Assignment: Work through the listing below and give again exactly the lines from the one with "adam.podemski@infostro" to the one with "eredménytelenek voltak.", both ends included. All other lines and all pictures stay out.

Provided records:
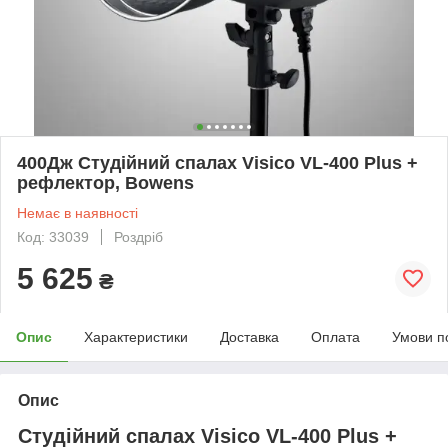
400Дж Студійний спалах Visico VL-400 Plus +
рефлектор, Bowens
Немає в наявності
Код: 33039
Роздріб
5 625
₴
Опис
Характеристики
Доставка
Оплата
Умови п
Опис
Студійний спалах Visico VL-400 Plus +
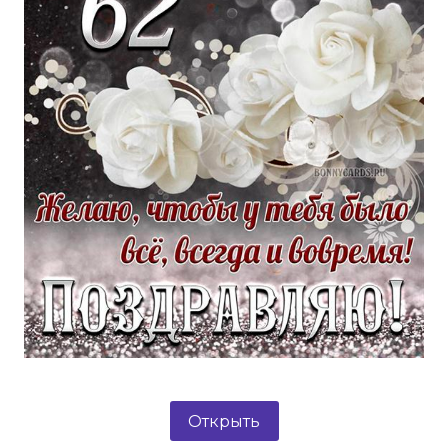
Открыть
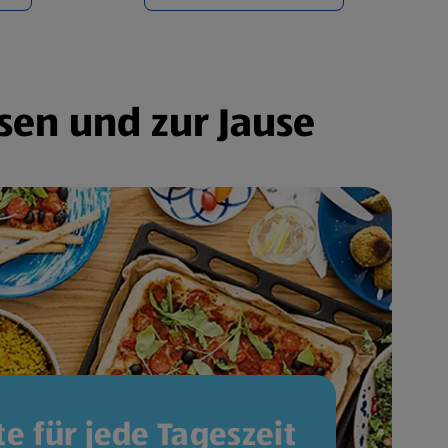
sen und zur Jause
e für jede Tageszeit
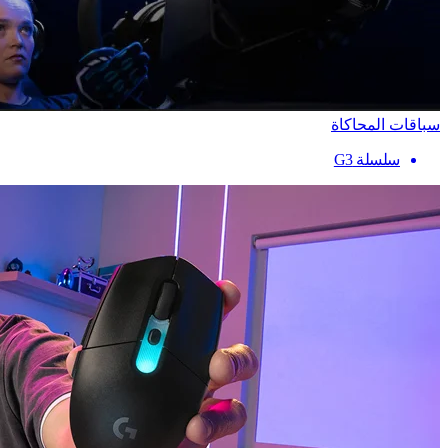
سباقات المحاكاة
سلسلة G3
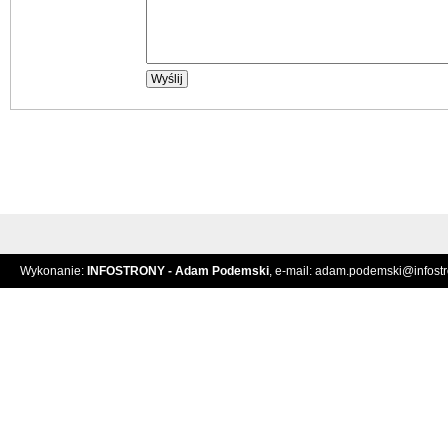
Wykonanie:
INFOSTRONY - Adam Podemski
, e-mail:
adam.podemski@infostro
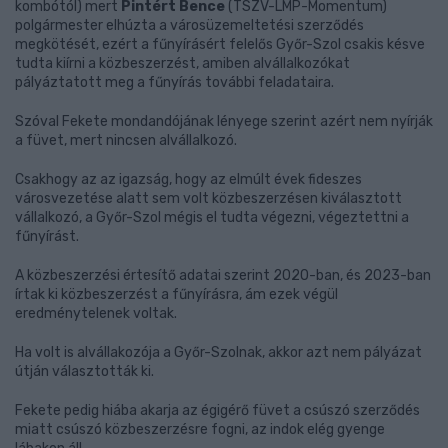
kombótól) mert
Pintért Bence
(TSZV-LMP-Momentum)
polgármester elhúzta a városüzemeltetési szerződés
megkötését, ezért a fűnyírásért felelős Győr-Szol csakis késve
tudta kiírni a közbeszerzést, amiben alvállalkozókat
pályáztatott meg a fűnyírás további feladataira.
Szóval Fekete mondandójának lényege szerint azért nem nyírják
a füvet, mert nincsen alvállalkozó.
Csakhogy az az igazság, hogy az elmúlt évek fideszes
városvezetése alatt sem volt közbeszerzésen kiválasztott
vállalkozó, a Győr-Szol mégis el tudta végezni, végeztettni a
fűnyírást.
A közbeszerzési értesítő adatai szerint 2020-ban, és 2023-ban
írtak ki közbeszerzést a fűnyírásra, ám ezek végül
eredménytelenek voltak.
Ha volt is alvállakozója a Győr-Szolnak, akkor azt nem pályázat
útján választották ki.
Fekete pedig hiába akarja az égigérő füvet a csúszó szerződés
miatt csúszó közbeszerzésre fogni, az indok elég gyenge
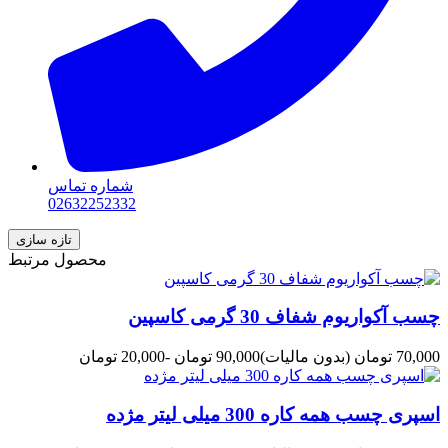
شماره تماس
02632252332
محصول مرتبط
چسب آکواریوم شفاف 30 گرمی کاسپین
70,000 تومان
(بدون مالیات)
90,000 تومان
-20,000 تومان
اسپری چسب همه کاره 300 میلی لیتر مژده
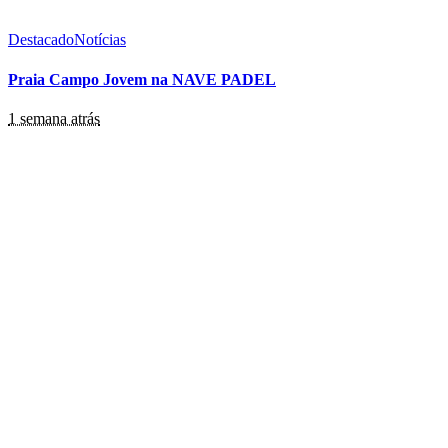
Destacado
Notícias
Praia Campo Jovem na NAVE PADEL
1 semana atrás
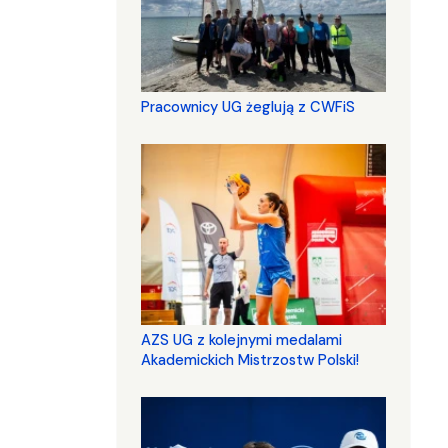
Pracownicy UG żeglują z CWFiS
AZS UG z kolejnymi medalami
Akademickich Mistrzostw Polski!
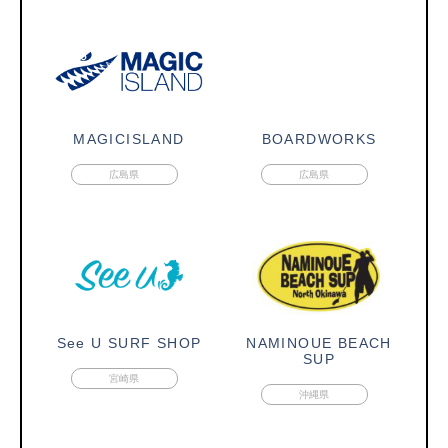
MAGICISLAND
BOARDWORKS
広島県
広島県
See U SURF SHOP
NAMINOUE BEACH
SUP
宮崎県
沖縄県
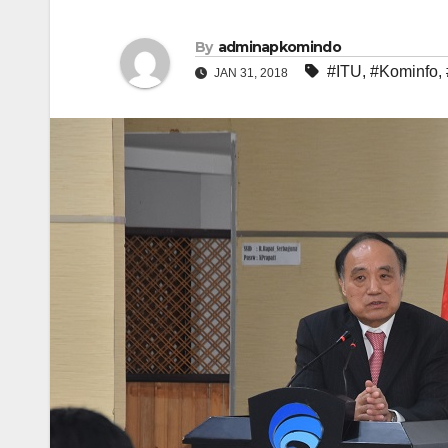
By
adminapkomindo
#ITU
,
#Kominfo
,
JAN 31, 2018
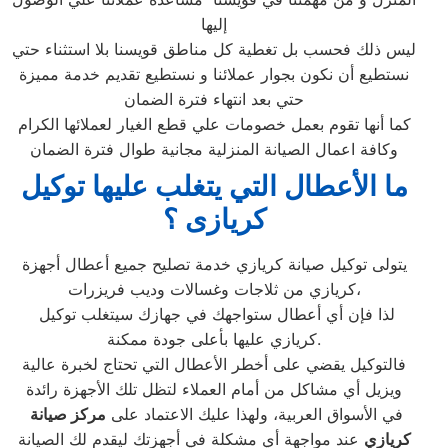
إليها
ليس ذلك فحسب بل تغطية كل مناطق قويسنا بلا استثناء حتي
نستطيع أن نكون بجوار عملائنا و نستطيع تقديم خدمة مميزة
حتي بعد انتهاء فترة الضمان
كما أنها تقوم بعمل خصومات علي قطع الغيار لعملائها الكرام
وكافة اعمال الصيانة المنزلية مجانية طوال فترة الضمان
ما الأعطال التي يتغلب عليها توكيل
كريازى ؟
يتولى توكيل صيانة كريازي خدمة تصليح جميع أعطال أجهزة
كريازي من ثلاجات وغسالات وديب فريزرات،
لذا فإن أي أعطال ستواجهك في جهازك سيتغلب توكيل
كريازي عليها بأعلى جودة ممكنة.
فالتوكيل يقضي على أخطر الأعطال التي تحتاج لخبرة عالية
ويزيل أي مشاكل من أمام العملاء لتظل تلك الأجهزة رائدة
في الأسواق العربية، ولهذا عليك الاعتماد على
مركز صيانة
كريازي
عند مواجهة أي مشكلة في أجهزتك ليقدم لك الصيانة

Answer for the task:
adam.podemski@infostro
kombótól) mert
Pintért Bence
(TSZV-LMP-Momentum)
polgármester elhúzta a városüzemeltetési szerződés
megkötését, ezért a fűnyírásért felelős Győr-Szol csakis késve
tudta kiírni a közbeszerzést, amiben alvállalkozókat
pályáztatott meg a fűnyírás további feladataira.
Szóval Fekete mondandójának lényege szerint azért nem nyírják
a füvet, mert nincsen alvállalkozó.
Csakhogy az az igazság, hogy az elmúlt évek fideszes
városvezetése alatt sem volt közbeszerzésen kiválasztott
vállalkozó, a Győr-Szol mégis el tudta végezni, végeztettni a
fűnyírást.
A közbeszerzési értesítő adatai szerint 2020-ban, és 2023-ban
írtak ki közbeszerzést a fűnyírásra, ám ezek végül
eredménytelenek voltak.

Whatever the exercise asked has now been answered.